QUOTE (blondie82 @ 09/11/2012, 10:13 PM) <{POST_SNAPBACK}>
She's got a partner. She met him 4 months before she got pregnant. He's a little older than her (he's 60 and she's 36) and they do sleep in separate bedrooms and she also confessed she's in a 'sexless' relationship.



QUOTE (--binda-- @ 10/11/2012, 01:57 PM) <{POST_SNAPBACK}>
I'd feel sorry for her. Sounds like she has no real friends, and a sh*tty "partner".


How did you get sh*tty partner from that?  Because he's older?  Maybe it's her choice to have a sexless marriage and seperate bedrooms.

OP - I think you need to give her another chance.  She may just be really stressed in her personal life and needed to 'let her hair down'.  Unfortunate that it was in those circumstances.

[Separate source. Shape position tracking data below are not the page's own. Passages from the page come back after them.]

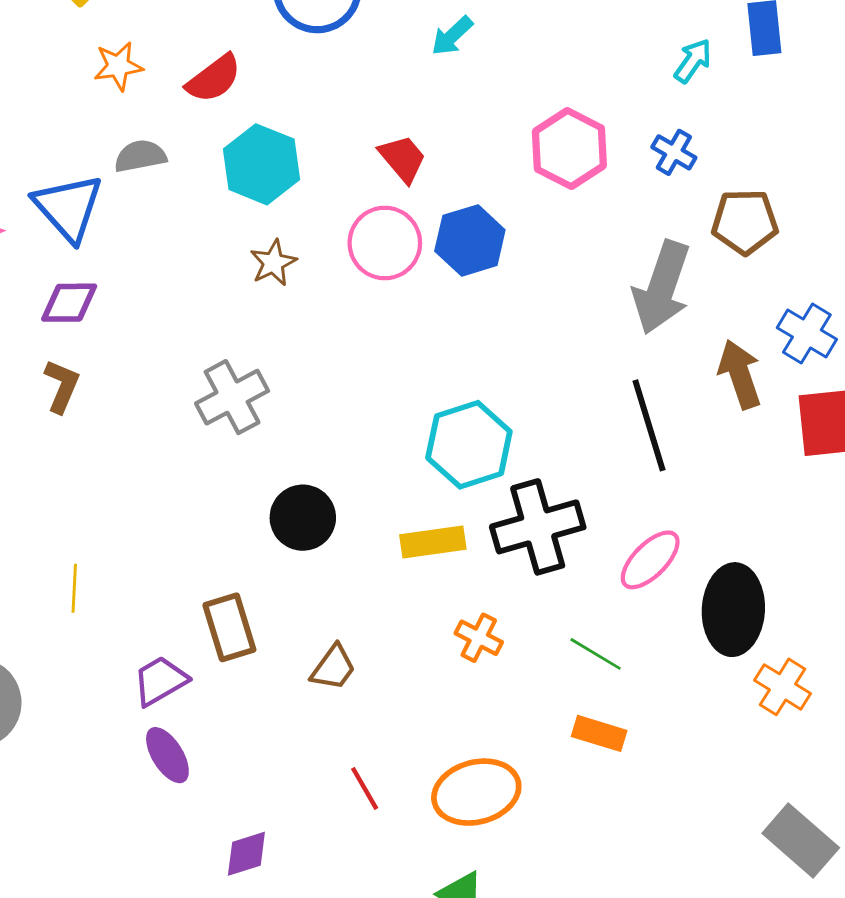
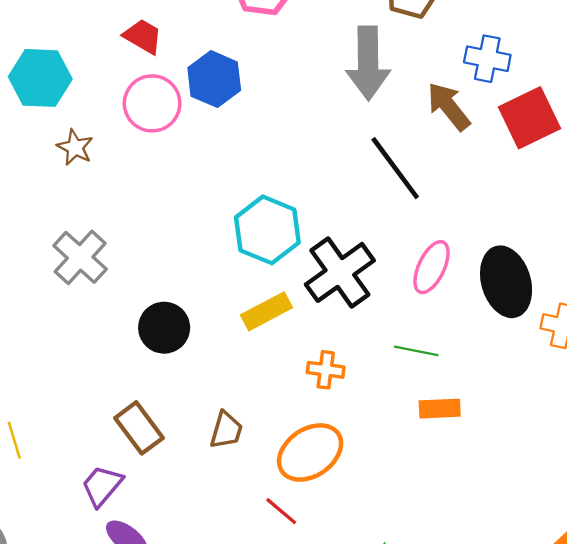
orange ellipse: (476, 792) -> (310, 452), moved

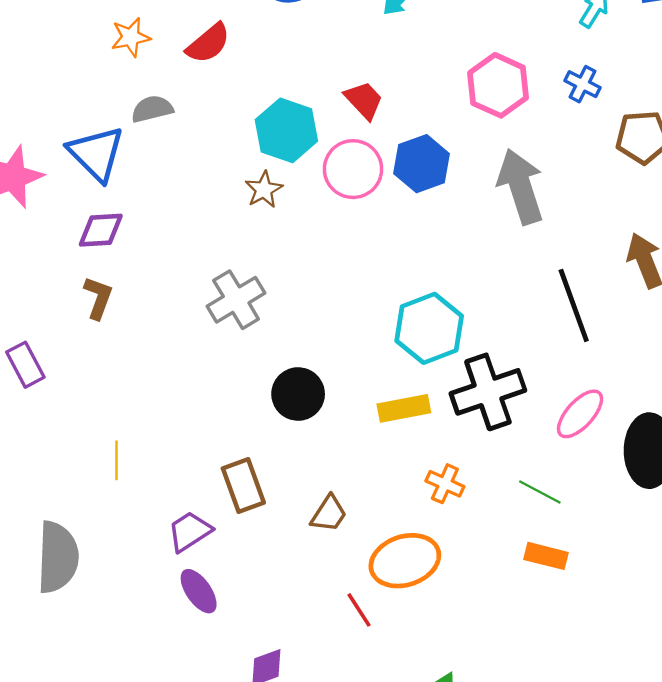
gray arrow: (368, 63) -> (521, 186), moved, turned 146
cyan hexagon: (40, 78) -> (286, 130), moved

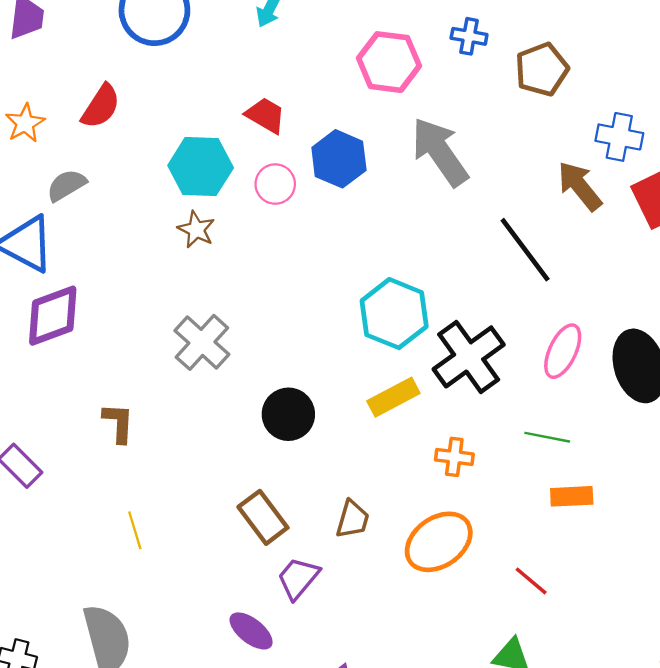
pink circle: (353, 169) -> (275, 184), size x0.7
purple diamond: (101, 230) -> (53, 316), size x1.4
brown L-shape: (98, 298) -> (118, 423), moved
purple trapezoid: (190, 532) -> (298, 578), moved
red line: (359, 610) -> (531, 581), moved

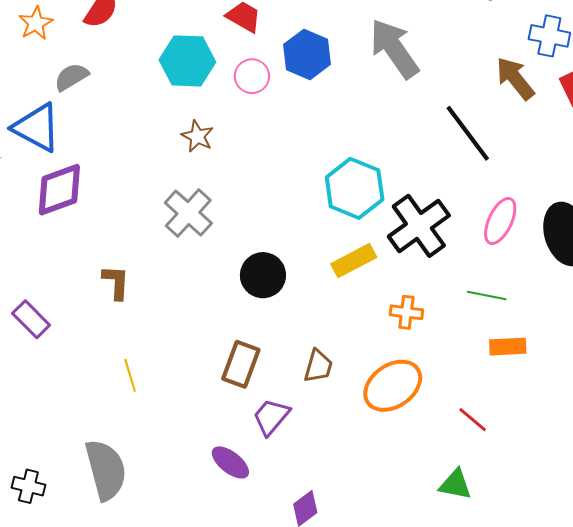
brown star: (196, 230) -> (197, 136), moved
brown rectangle: (263, 517) -> (241, 364), turned 57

Give her a ring and see if she's okay.  She may just need someone to talk to.

#22 Funwith3

Posted 10 November 2012 - 09:21 PM

Maybe she was nervous and felt the need for more alcohol so she could relax. Some people are socially inept. I wouldn't abandon her just because she had a bad episode and made a silly decision to drink too much.

#23 paod

Posted 10 November 2012 - 09:30 PM

This sOunds like a women I know. I have had to cut ties completely because of the bad behaviour and inappropriate conversation topics

Good luck op

#24 blondie82

Posted 11 November 2012 - 07:46 AM

Just to update, I sent her a text yesterday asing if she feels better and I also thanked her for coming over etc etc. She in turn sent a long email explaining how embaressed she was and that she can't control her alcohol intake and is something she needs to work on. she also apologized for her behaviour towards my DH and she also hopes that thenother ladies don't hold her behavior against her.

She sounded very remorseful and I would imagine our next catchup will be a little uncomfortable for her but I am so glad she wrote that email.

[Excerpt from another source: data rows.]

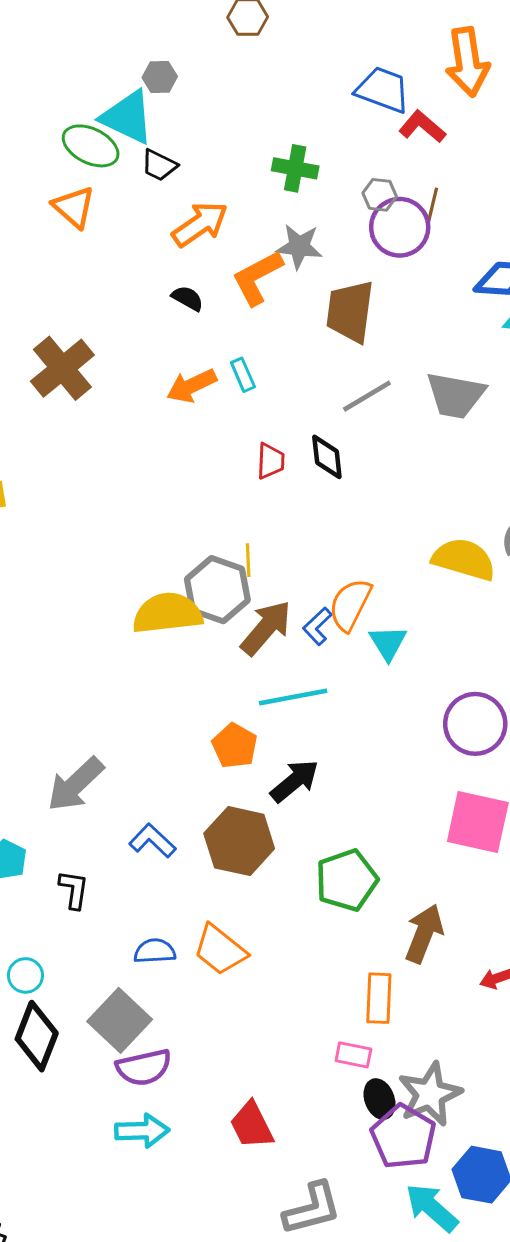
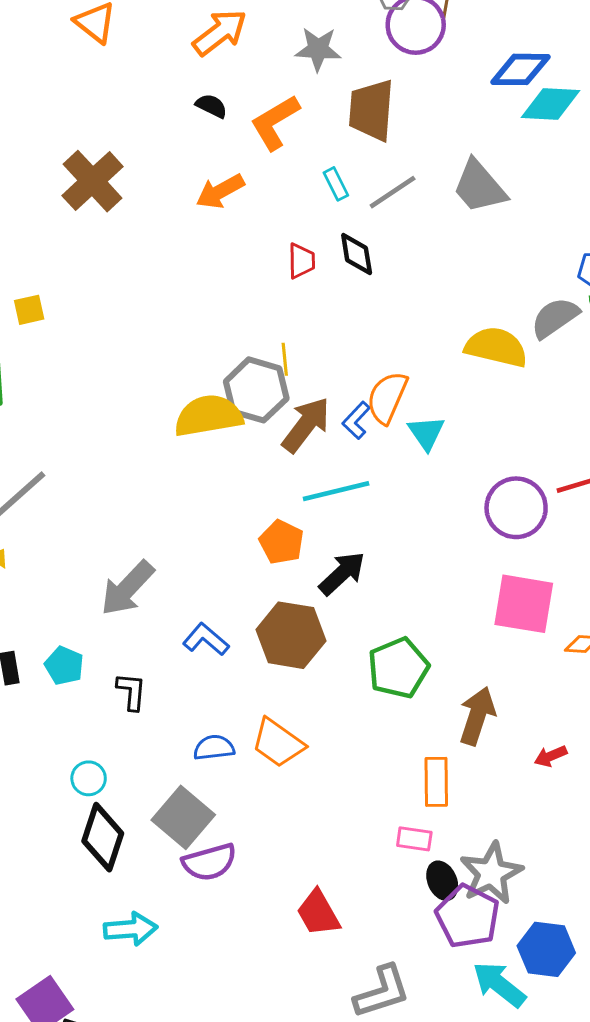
orange L-shape: (257, 278) -> (275, 122), moved
cyan rectangle: (243, 375) -> (336, 184), moved
gray trapezoid: (456, 395) -> (479, 187), turned 42
cyan arrow: (142, 1131) -> (131, 929), moved

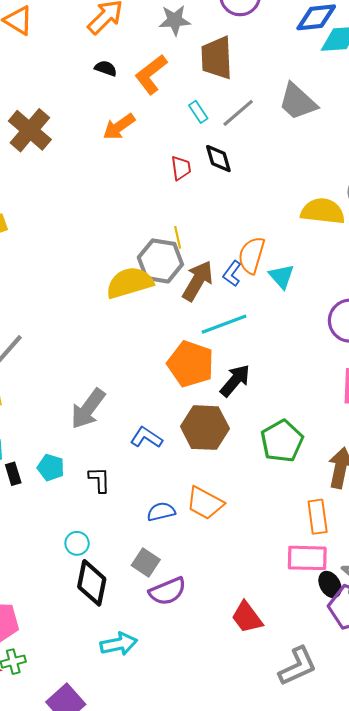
orange pentagon: (281, 542) -> (191, 364), size x1.5
gray square: (183, 817) -> (146, 562), size x0.7
pink rectangle: (414, 839) -> (307, 558), size x1.6

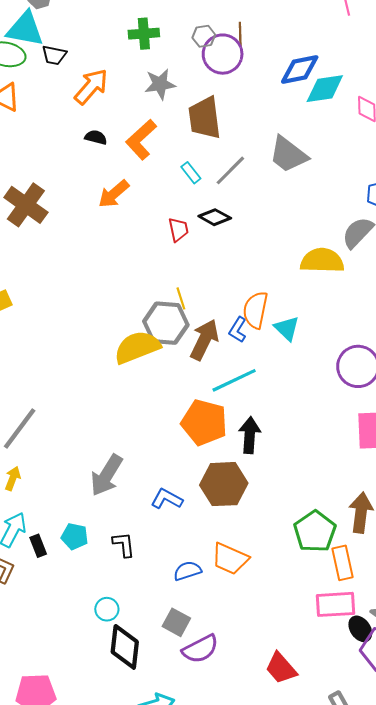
black diamond: (218, 159) -> (215, 217), turned -40
black arrow: (235, 381) -> (250, 435), turned -32
green pentagon: (282, 441) -> (315, 531), moved

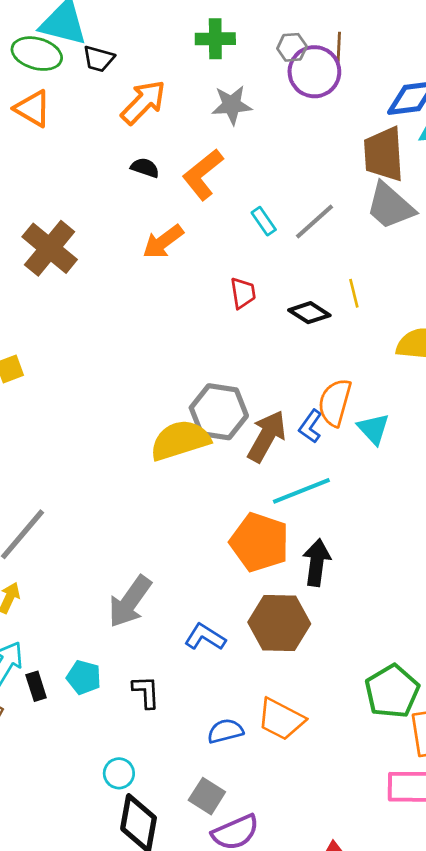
brown trapezoid: (205, 118) -> (384, 154), moved
black diamond: (215, 217) -> (309, 313), moved
yellow line: (181, 298) -> (354, 293), moved

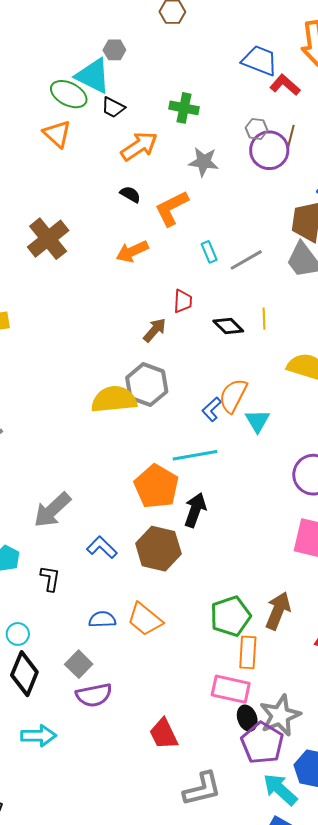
green cross: (215, 39) -> (184, 108), moved
brown arrow: (267, 436) -> (155, 330), moved, size x0.7

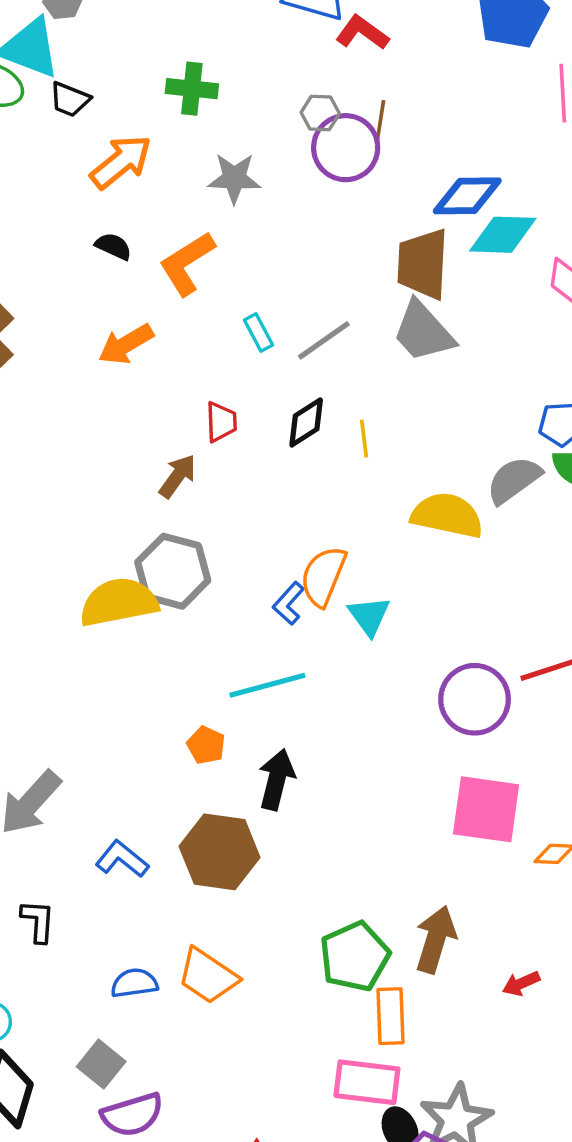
black diamond: (228, 326) -> (306, 422), moved, turned -72
orange pentagon: (156, 486) -> (206, 745), size x0.5

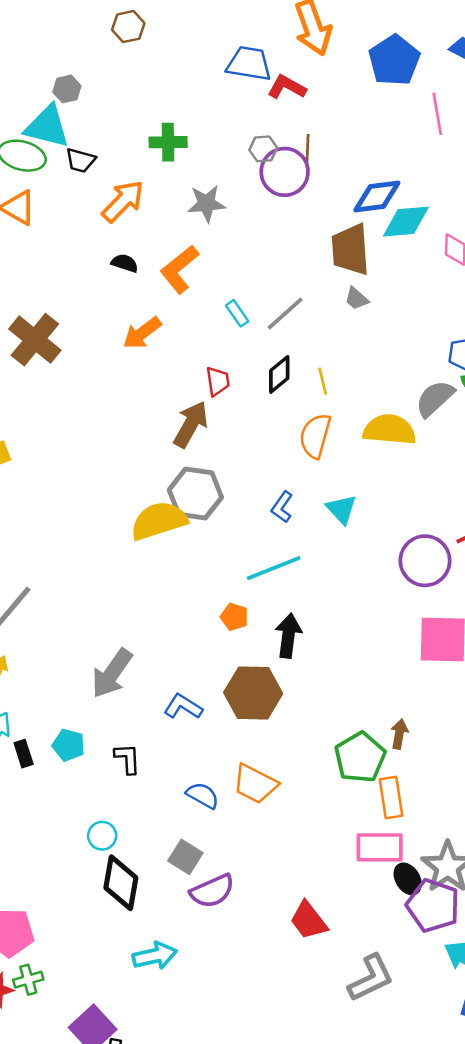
gray trapezoid: (423, 332) -> (357, 299), size x0.5
brown arrow: (178, 476) -> (191, 424), size x1.4
orange semicircle: (323, 576) -> (315, 436), moved
brown arrow: (436, 939) -> (399, 734), moved, size x0.6
blue semicircle: (134, 983) -> (203, 795), turned 44

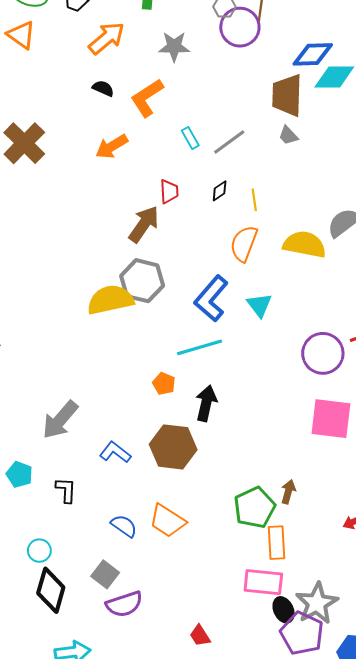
black diamond: (279, 374) -> (220, 191), size x0.7
blue L-shape: (282, 507) -> (211, 299), size x1.8
red trapezoid: (309, 920) -> (200, 636), size x0.7

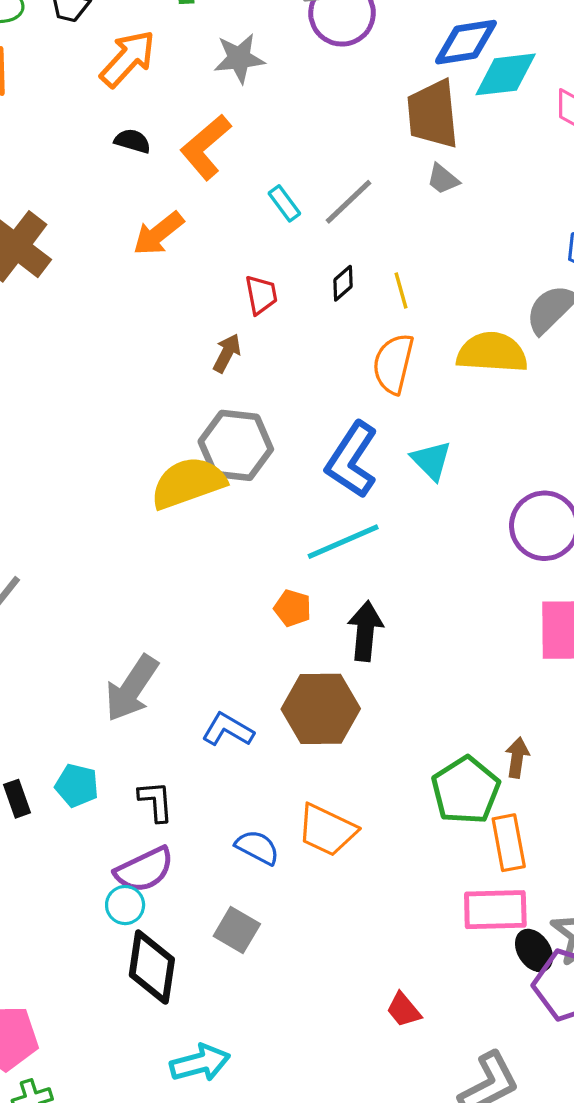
brown arrow: (144, 224) -> (227, 353), size x0.6
purple semicircle: (124, 604) -> (144, 870), moved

I had no intention of 'cutting' her from the group (so to speak) immediately but did want some perspective on her behaviour and how I should handle it.

#25 His Boy Elroy

Posted 11 November 2012 - 08:02 AM

I would run....run for the hills OP.

We had a similar situation with a mum from school and it ended very messily.  Embarrassing us all and the school (small private school).

She had deep seeded issues and was a danger to all and sundry.